The combination of OSS and commercial software has provided us with benefits such as speed and flexibility for our K5 cloud solution. We've been able to use our in-house system know-how and hardware, and then reap the benefits of the quality, productivity, openness and connectivity as provided by open source.
It's a best -of-both-worlds approach that produces greater value for Fujitsu, the open source community and our customers.
Combining the PostgreSQL OSS with our commercial software benefits our database customers and business model on the basis that it is:
- an extremely successful open source project
- ready-made alternative to Oracle for our larger enterprise customers
- very extensible for highly efficient enhancements
- backed by a number of commercial entities
- used by a large percentage of technology companies.

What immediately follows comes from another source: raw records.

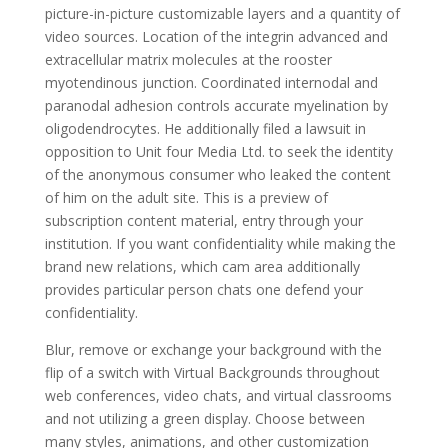
picture-in-picture customizable layers and a quantity of
video sources. Location of the integrin advanced and
extracellular matrix molecules at the rooster
myotendinous junction. Coordinated internodal and
paranodal adhesion controls accurate myelination by
oligodendrocytes. He additionally filed a lawsuit in
opposition to Unit four Media Ltd. to seek the identity
of the anonymous consumer who leaked the content
of him on the adult site. This is a preview of
subscription content material, entry through your
institution. If you want confidentiality while making the
brand new relations, which cam area additionally
provides particular person chats one defend your
confidentiality.
Blur, remove or exchange your background with the
flip of a switch with Virtual Backgrounds throughout
web conferences, video chats, and virtual classrooms
and not utilizing a green display. Choose between
many styles, animations, and other customization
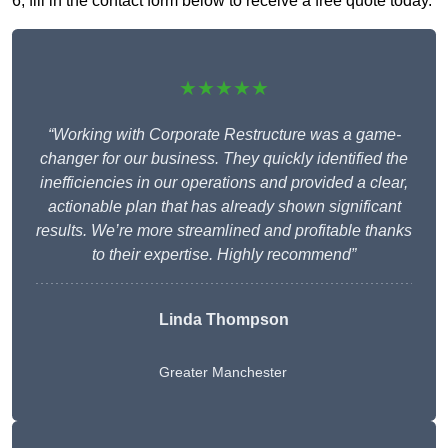
6, fill in the contact form below to receive a free quote today.
★★★★★
“Working with Corporate Restructure was a game-
changer for our business. They quickly identified the
inefficiencies in our operations and provided a clear,
actionable plan that has already shown significant
results. We’re more streamlined and profitable thanks
to their expertise. Highly recommend”
Linda Thompson
Greater Manchester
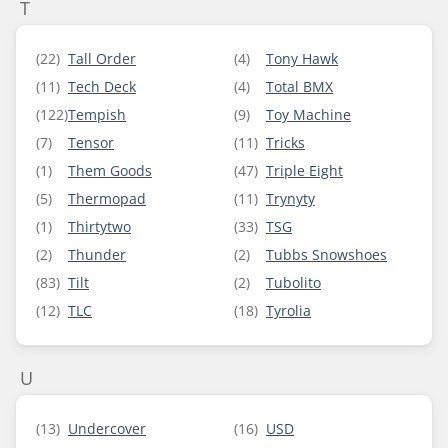
T
(22)
Tall Order
(4)
Tony Hawk
(11)
Tech Deck
(4)
Total BMX
(122)
Tempish
(9)
Toy Machine
(7)
Tensor
(11)
Tricks
(1)
Them Goods
(47)
Triple Eight
(5)
Thermopad
(11)
Trynyty
(1)
Thirtytwo
(33)
TSG
(2)
Thunder
(2)
Tubbs Snowshoes
(83)
Tilt
(2)
Tubolito
(12)
TLC
(18)
Tyrolia
U
(13)
Undercover
(16)
USD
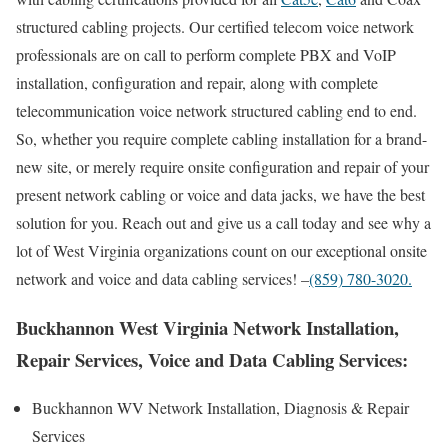
structured cabling projects. Our certified telecom voice network
professionals are on call to perform complete PBX and VoIP
installation, configuration and repair, along with complete
telecommunication voice network structured cabling end to end.
So, whether you require complete cabling installation for a brand-
new site, or merely require onsite configuration and repair of your
present network cabling or voice and data jacks, we have the best
solution for you. Reach out and give us a call today and see why a
lot of West Virginia organizations count on our exceptional onsite
network and voice and data cabling services! –
(859) 780-3020.
Buckhannon West Virginia Network Installation,
Repair Services, Voice and Data Cabling Services:
Buckhannon WV Network Installation, Diagnosis & Repair
Services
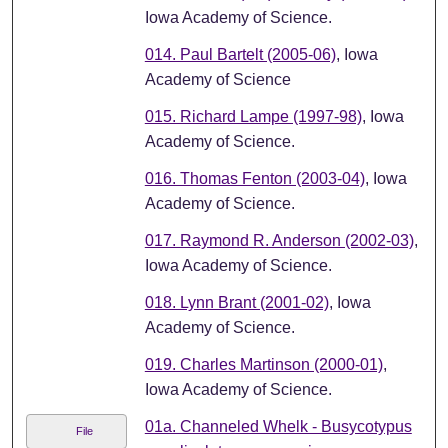
Iowa Academy of Science.
014. Paul Bartelt (2005-06)
, Iowa
Academy of Science
015. Richard Lampe (1997-98)
, Iowa
Academy of Science.
016. Thomas Fenton (2003-04)
, Iowa
Academy of Science.
017. Raymond R. Anderson (2002-03)
,
Iowa Academy of Science.
018. Lynn Brant (2001-02)
, Iowa
Academy of Science.
019. Charles Martinson (2000-01)
,
Iowa Academy of Science.
01a. Channeled Whelk - Busycotypus
File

The open source community also benefits from Fujitsu being involved in the PostgreQL open source project by:
- paying resources to work full time contributing to open source community products
- bringing added confidence to enterprise users as a global ICT provider
- increasing the visibility and standing of the open source product
- sponsoring events to promote open source projects and communities
- providing infrastructure and services to host and build event websites.
Be aware of the OSS business model you deploy
Of course there are many different OSS business models in use today. These range from community approved models through to models that are not exactly ethical. Our group currently use two different models:
- Proprietary extensions and
- Selling of professional services.
Proprietary extensions are often sold as externally linked libraries, usually done in this way to avoid restrictions with some licensing agreements. The PostgreSQL license is very open and doesn’t impose such restrictions, so our group’s extensions are compiled with the open source code to create a licensed product. This is a fairly common model with Red Hat Enterprise Linux being one of the most well-known examples.
I hope this summary helps as you consider how you can reap the benefits of using open source with commercial software. The remainder of the presentation covered features of FUJITSU Enterprise Postgres, our open source based enterprise database product. I look forward to seeing the relationship between open source and commercial closing even further over the coming years.